O Homem que Falava com Deus saiu em março de 2003; na noite de autógrafos, três semanas depois de estar nas livrarias, a primeira edição se encontrava esgotada. Na mesma noite, os editores da Siciliano avisavam que já estavam rodando uma segunda edição. Que também vendeu em menos de um mês.
De certa maneira eu contrariava as expectativas do próprio Pedro paulo. Ele já tivera uma surpresa com meu primeiro romance, Filhos da Terra, de 1998. Na época, eu levara um livro sobre moda, de Fernando de Barros, com quem eu trabalhava em parceria, e era um best seller, assim como o meu romance sobre a imigração italiana. Pedro Paulo ficou com os dois, mas esperava muito menos do romance que do livro de moda. No final, o livro de Barros ficou aquém do ele imaginava. E Filhos da Terra vendeu tão bem que ganharia em 2001 uma segunda edição.
Com O Homem que Falava com Deus, Pedro Paulo teve sua segunda surpresa: ganhou dinheiro com minha ficção, mais uma vez.
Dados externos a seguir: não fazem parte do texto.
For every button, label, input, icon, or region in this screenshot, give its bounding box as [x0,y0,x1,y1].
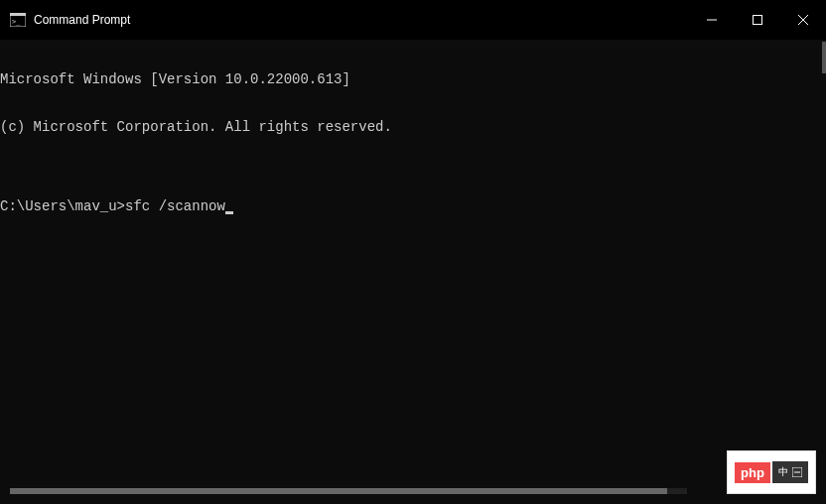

Satisfeito com o resultado, preferiu fechar aquela conta no azul, sem arriscar ir além, e não seguiu reimprindo o romance: preferiu passá-lo para a coluna de lucros do ano. Depois de apenas dois meses nas livrarias, O Homem que Falava com Deus encontrava-se esgotado. Hoje sua versão impressa é uma verdadeira raridade, em sebos aqui e ali. Agora, há também a versão digital, com o selo Copacabana.
Conto essa história para dizer como o mundo dá voltas. No passado, ninguém imaginava um autor brasileiro reescrevendo uma história da Bíblia. Hoje, um dos maiores sucessos da TV no horário nobre foi a novela Dez Mandamentos, que proporcionou inclusive o fvilme que se enconra em cartaz nos cinemas e o lançamento de um livro homônimo, baseado no folhetim. Graças à igreja Universal, Moisés está na moda.
O Homem que Falava com Deus conta, em ritmo de aventura, como Moisés descobriu sua origem hebreia, levado por uma história de amor - ou a mão secreta de Deus. Em tudo cabe dupla interpretação, da mesma forma que não vemos, na vida real, se o que acontece é obra do acaso, do destino, ou de alguma força divina. Depende de como enxergamos as coisas. Essa é a diferença entre a literatura moderna e a Bíblia original. O leitor pode escolher no que acreditar.
Gostamos de dizer por aqui que Deus é brasileiro. Podemos dizer agora que Moisés também é. O fascínio que o personagem exerce, histórico e universal, encontrou seu momento no mercado. É uma boa oportunidade para mostrar que brasileiros, podem, sim, escrever sobre o que quiserem. Daqui e de qualquer lugar.